Analysis of the security posture of eBPF
eBPF is a technology that enables sandboxed programs to be executed within a privileged context: the kernel of an operating system. It originated in the Linux kernel, and a large part of the kernel components can be instrumented with it. eBPF can be used to extend the functionality of the kernel without modifying the source code or loading kernel modules. In this way, eBPF adds programmability to the kernel and enables an efficient way of deploying applications within the Linux kernel.

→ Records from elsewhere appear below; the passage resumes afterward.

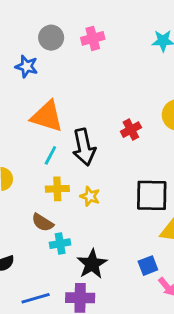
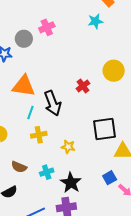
gray circle: (51, 38) -> (24, 39), moved
yellow star: (90, 196) -> (68, 147), moved
brown semicircle: (43, 222) -> (19, 167), moved

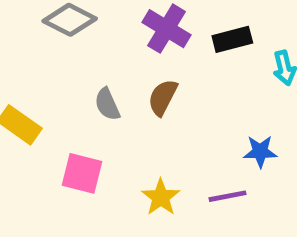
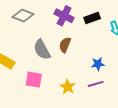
gray semicircle: (107, 104) -> (42, 50), size x1.5
blue star: (260, 151) -> (98, 64), moved

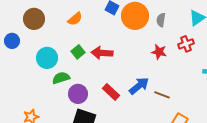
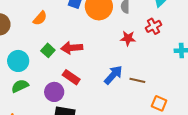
green semicircle: (61, 78) -> (20, 86), moved
red rectangle: (111, 92) -> (71, 77), moved

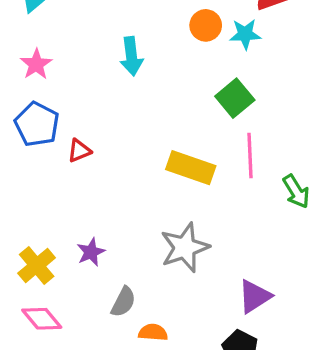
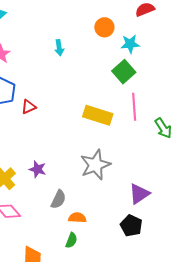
cyan star: (245, 34) -> (130, 44), moved
cyan arrow: (131, 56) -> (59, 48), size x0.7
purple star: (91, 252) -> (38, 169), turned -30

Security risks and the role of the verifier
Security is an important consideration, as eBPF applications can run in a privileged context. To mitigate these risks, a verifier is used. Before eBPF instructions are loaded, the kernel verifier statically analyzes the code. Among other things, the verifier checks that the program cannot cause infinite loops, does not perform dangerous memory access, and that the complexity and code size remain within set limits. The implementation of this can be found in the kernel source code under kernel/bpf/verifier.c. After successful validation by the verifier, the code is considered safe to execute. eBPF programs can then access kernel-only functionalities, such as network traffic filtering, system call hooking, and tracing.
Use cases of eBPF
eBPF is widely used for building tooling in the areas of networking, monitoring, tracing, and packet filtering. In addition, eBPF can be used for hot patching, which allows bugs to be fixed immediately without disrupting other operational processes while applying a patch.
Risks and attack vectors
There are also clear risks. For example, eBPF applications have the ability to write to user-space memory. This can be exploited by malware to manipulate the memory of a process during system calls, which can provide rootkit-like capabilities to an attacker. In a broader sense, eBPF is an interesting attack vector because it can execute kernel programs without requiring the loading of a kernel module. This feature can be attractive to attackers who want to gain or abuse kernel-level access.
Research focus
This study conducted an in-depth analysis of eBPF with the aim of developing a holistic understanding of the technology, the associated risks, and the relevant attack surfaces.